Combating environmental crime

Cooperation is key in fighting waste-related crimes, and EMERITUS has a role to play in that sense.


Going after waste traffickers and criminals involved in environmental offences across the EU is far from easy.

One of the main issues is the different rules across Members States about what constitutes an environmental crime – a flaw that leads to major loopholes that criminals have become adept at exploiting.


Diverging rules on what is classified as “waste” is due to different definitions of waste trafficking among countries and the subsequent different gravity of the resulting criminal offence – an issue that generates between €4 billion and €15 billion annually, as reported in the EU Factsheet on Environmental Crime.


As the spokesperson for EU law enforcement agency Europol Jan op gen Oorth mandates, a situation where “certain crimes are less strictly punished in a country or another” leads to safe havens.


Since organised environmental crime tends to happen across borders, EU agencies like Europol, Eurojust and the EU Anti-Fraud Office (OLAF) have an important role to play.
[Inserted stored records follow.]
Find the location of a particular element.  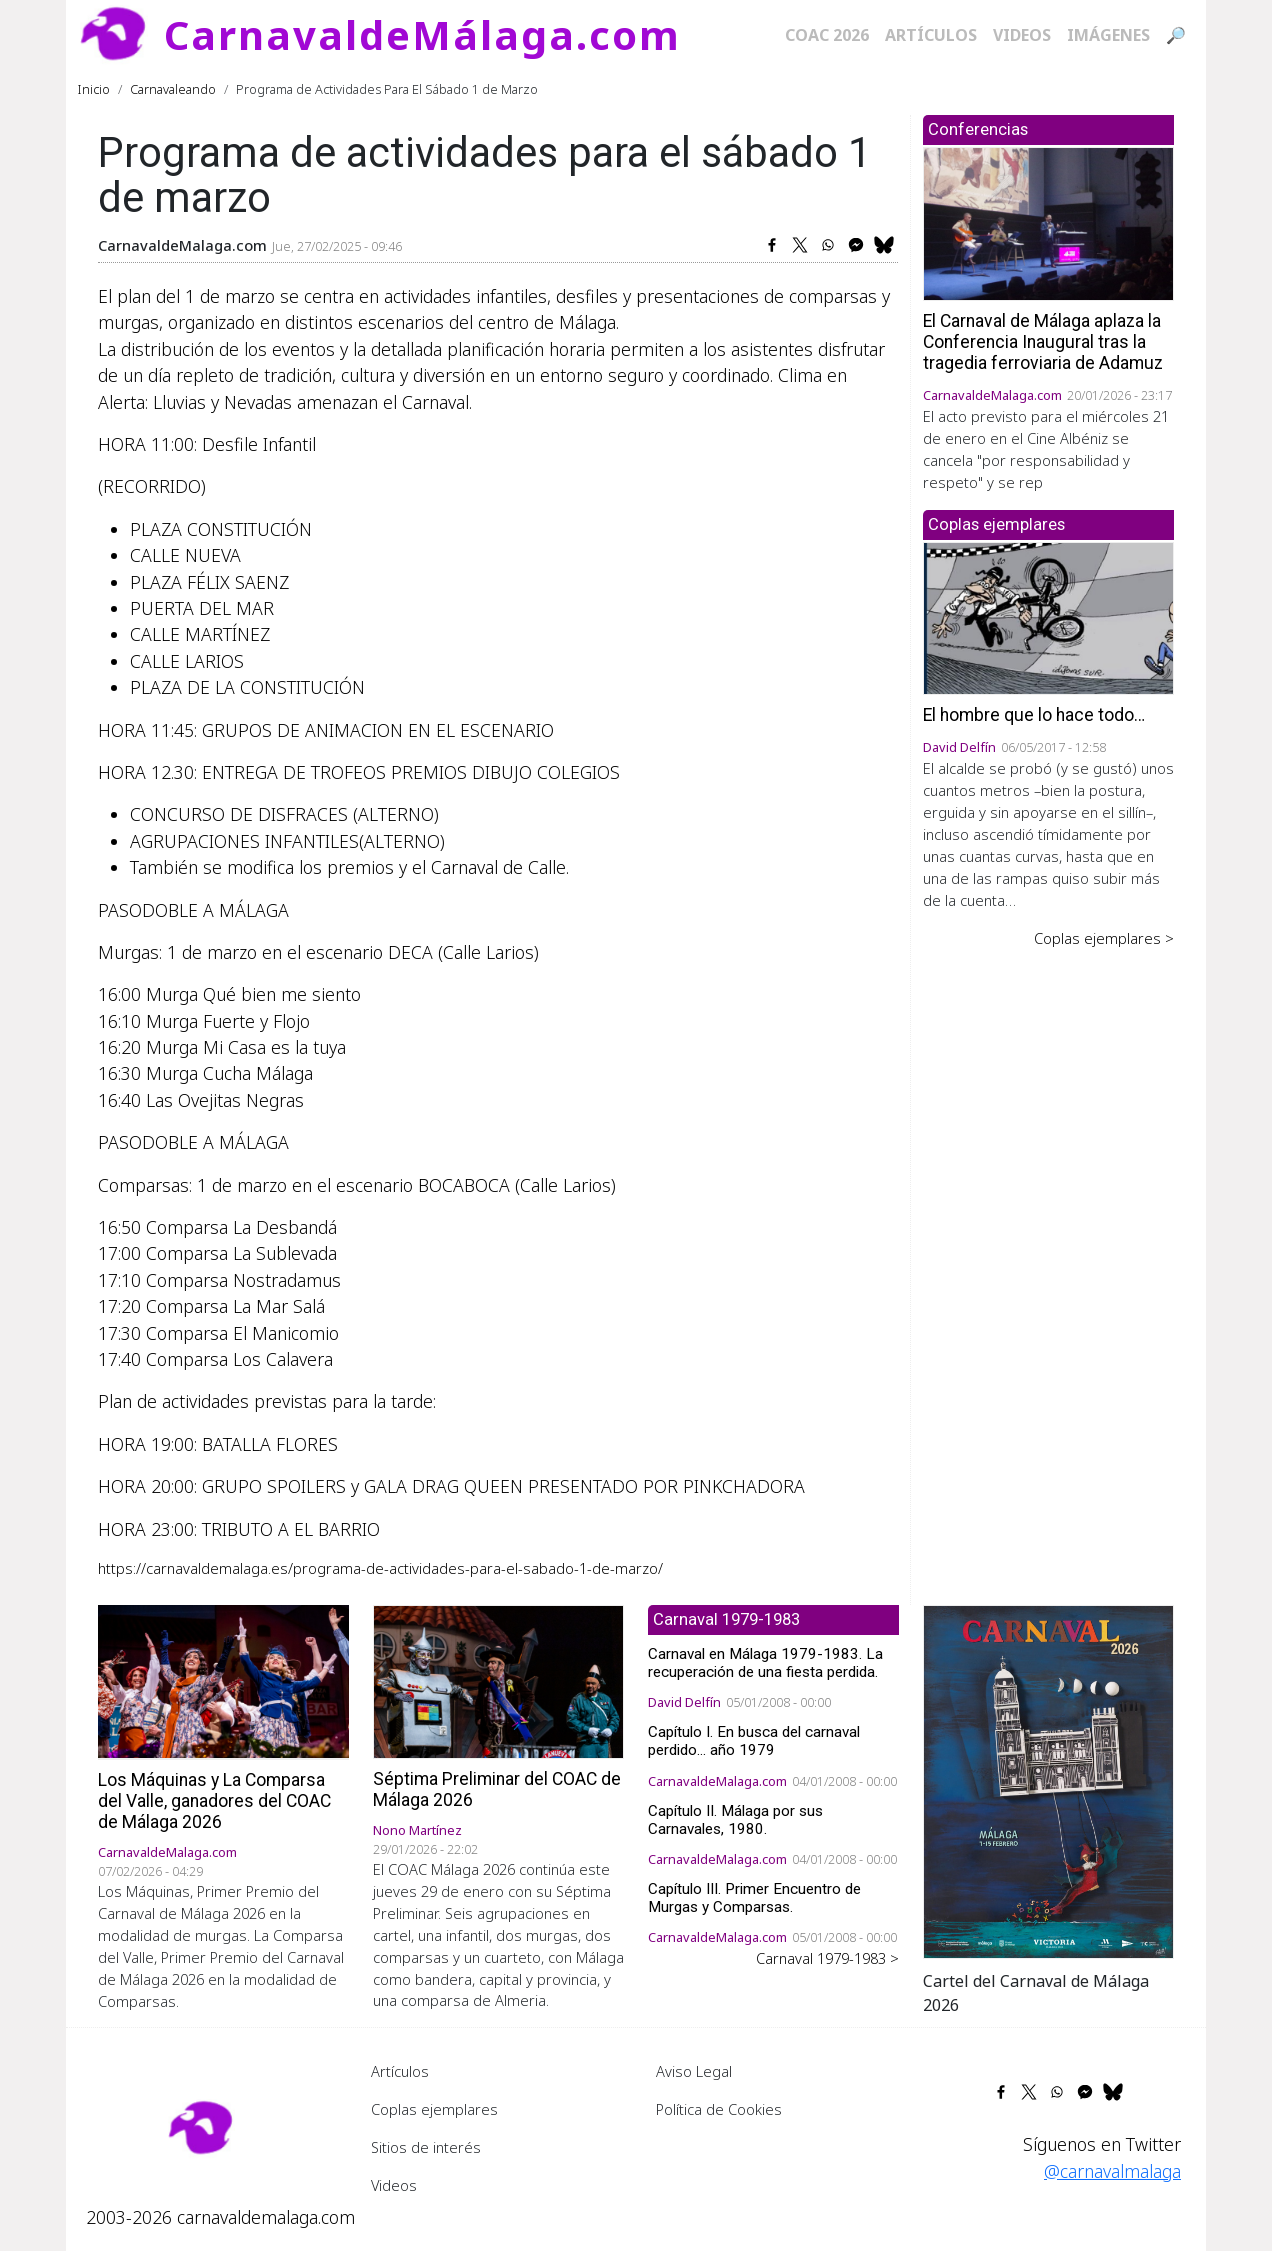 @carnavalmalaga is located at coordinates (1112, 2171).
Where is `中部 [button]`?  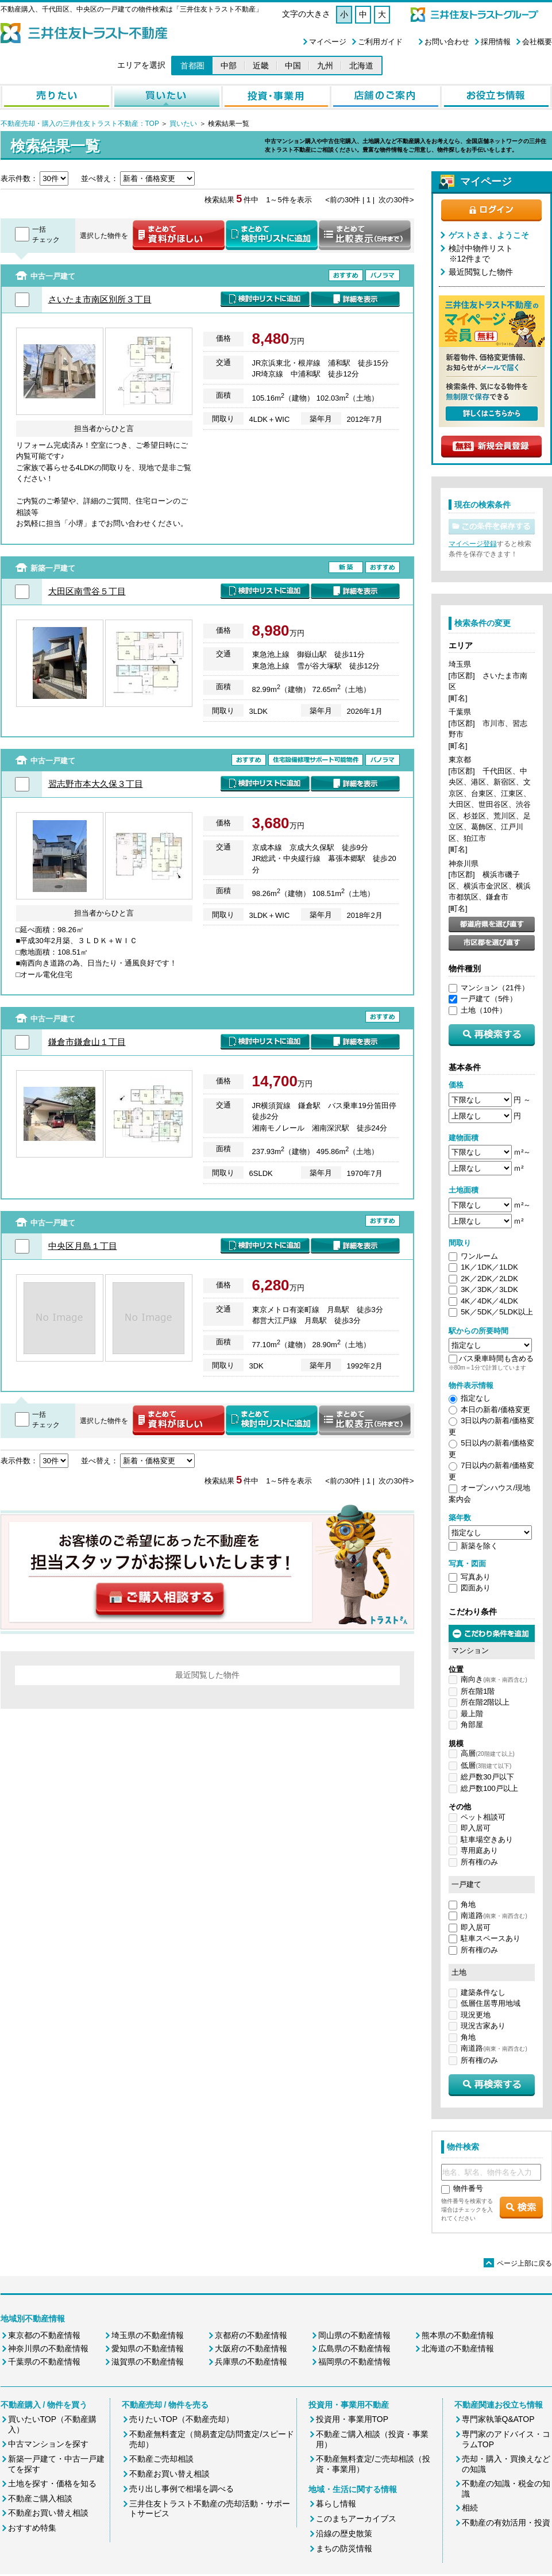 中部 [button] is located at coordinates (229, 65).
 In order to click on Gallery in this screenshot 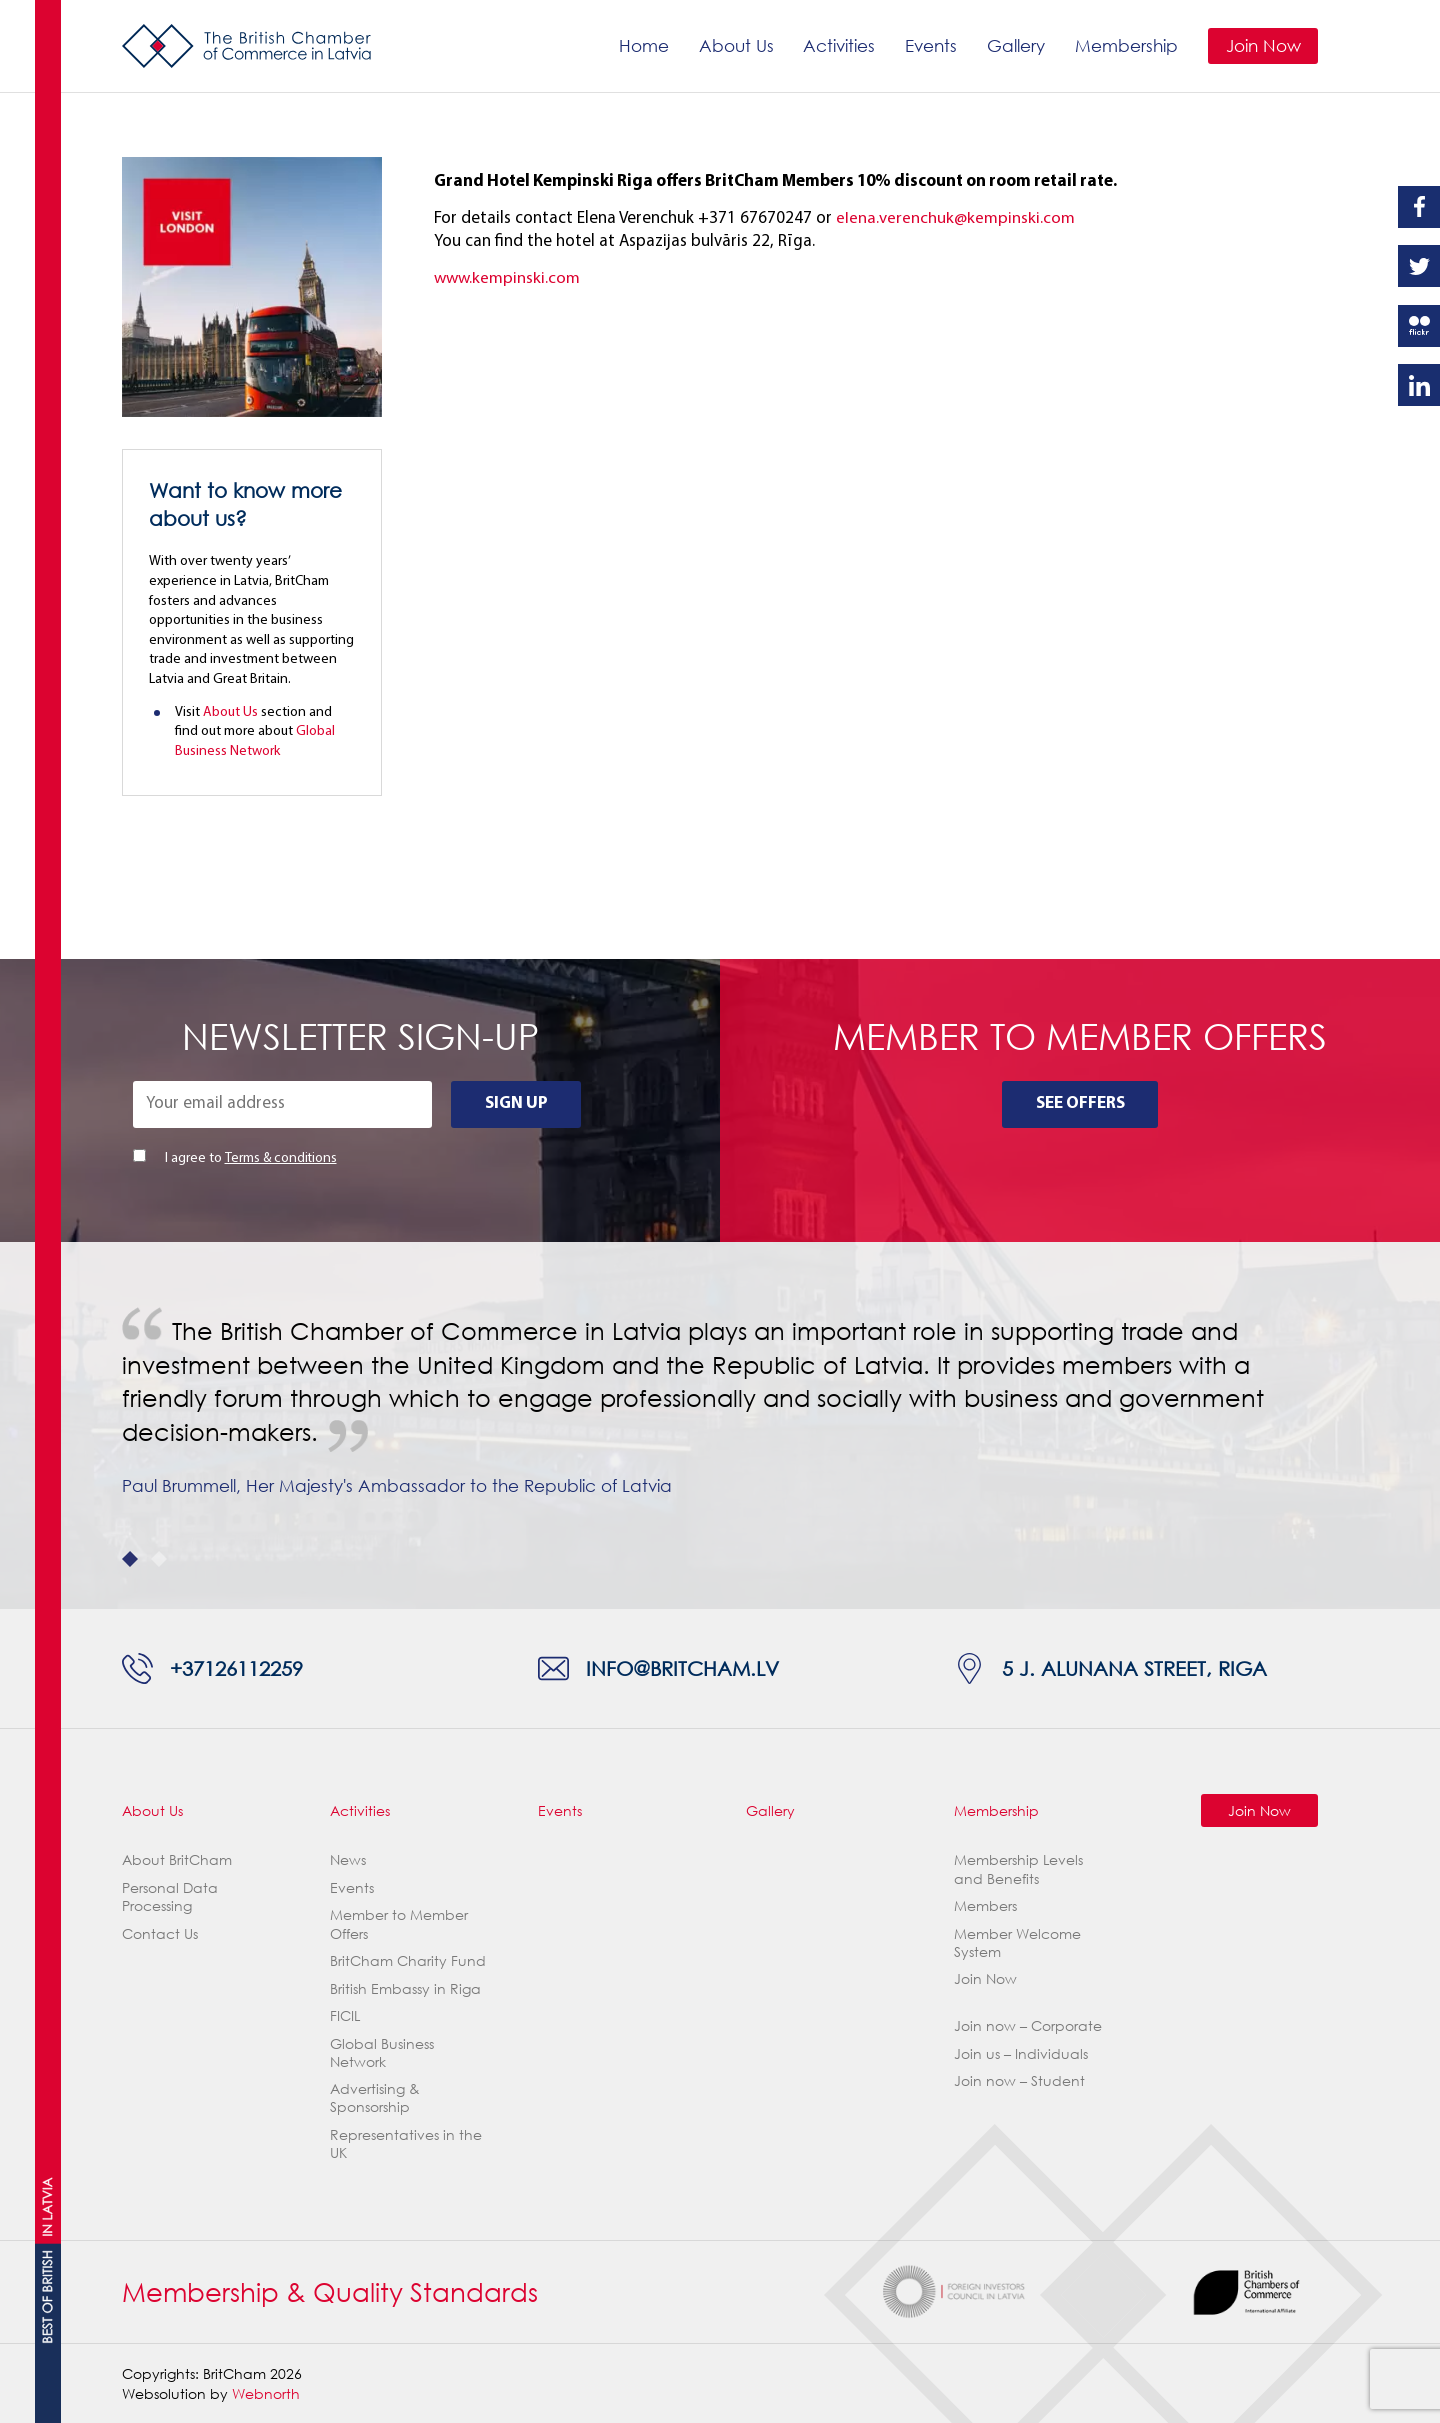 , I will do `click(1016, 45)`.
But they can only get involved once a country reports a crime and asks for assistance. For this reason, cooperation among countries and their respective Board Guards (BGs) and Law Enforcement Authorities (LEAs) is of foremost importance.


In this, EMERITUS has a crucial contribution to give. One of the project’s objectives is to develop a training programme to foster LEAs and BGs’ intelligence and investigation capabilities at both the national and cross-border levels. This will be combined together with a new generation of technological tools orchestrated via a single-entry point platform to improve detection and proof collection capabilities against waste-related environmental crimes.


Environmental crimes have been increasing since 2018, especially waste trafficking, wildlife trafficking and air pollution, which combined together account for almost three-quarters of all cases. It is mandatory to take action to reverse this trend.